The Rapporteurs said that more than 260 million (26 crore) people across the world are still victims of human rights abuses due to caste-based discrimination.
“Caste-based discrimination remains widespread and deeply rooted, its victims face structural discrimination, marginalization and systematic exclusion, and the level of impunity is very high,” the statement noted.
“Britain’s move serves as good practice to protect dalits in diaspora communities,” the statement said. UK is moving to implement the Equality Act. In fact, Nepal too adopted the 'caste-based discrimination and untouchability bill', a landmark law that protects the rights of dalits in 2011.
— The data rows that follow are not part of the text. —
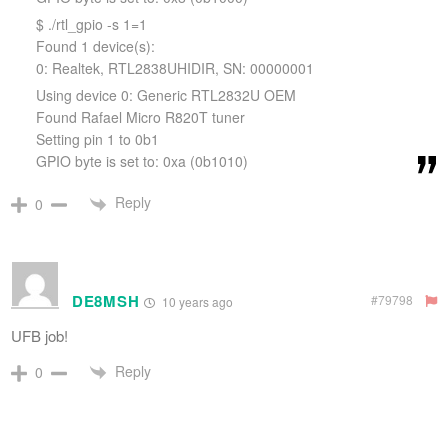
$ ./rtl_gpio -s 1=1
Found 1 device(s):
0: Realtek, RTL2838UHIDIR, SN: 00000001
Using device 0: Generic RTL2832U OEM
Found Rafael Micro R820T tuner
Setting pin 1 to 0b1
GPIO byte is set to: 0xa (0b1010)
Reply
0
DE8MSH
#79798
10 years ago
UFB job!
Reply
0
“Political leadership, targeted action and adequate resources should be devoted to resolving the long-standing problems, discrimination and exclusion faced by Dalits and similarly affected communities in the world,” UN experts stressed.
“Having recognised the caste based-discrimination, exclusion and violence domestically, and addressed it through constitutional, legislative and executive measures and policies; it (India) should take up the responsibility and lead in addressing this as a global human rights issue under International standards thereby setting a model for other countries,” said N. Paul Divakar, general secretary, National Campaign on Dalit Human Rights (NCDHR).
India has always resisted the raising of such issues on the international forum, Divakar said. He added, “Government of India should reassess its position on caste in UN and recognise this as a global human rights issue.”
The UN experts said post-2015, the development agenda should focus on specific goals for the advancement of dalits and particularly affected groups.
Those who issued the joint statement are: Rita Izsak, expert on minority issues; Rashida Manjoo, Special Rapporteur on violence against women, Gulnara Shahinian, Special Rapporteur on contemporary forms of slavery, Najat Maalla M'jid, Special Rapporteur on the sale of children, child prostitution and child pornography; Mutuma Ruteere, Special Rapporteur on contemporary forms of racism, racial discrimination, xenophobia and related intolerance; Catarina de Albuquerque, Special Rapporteur on the human right to safe drinking water and sanitation; and Magdalena Sepulveda, Special Rapporteur on extreme poverty and human rights.
The Special Rapporteurs are independent experts on certain areas, and are appointed by the Geneva-based UN Human Rights Council and work in an unpaid capacity.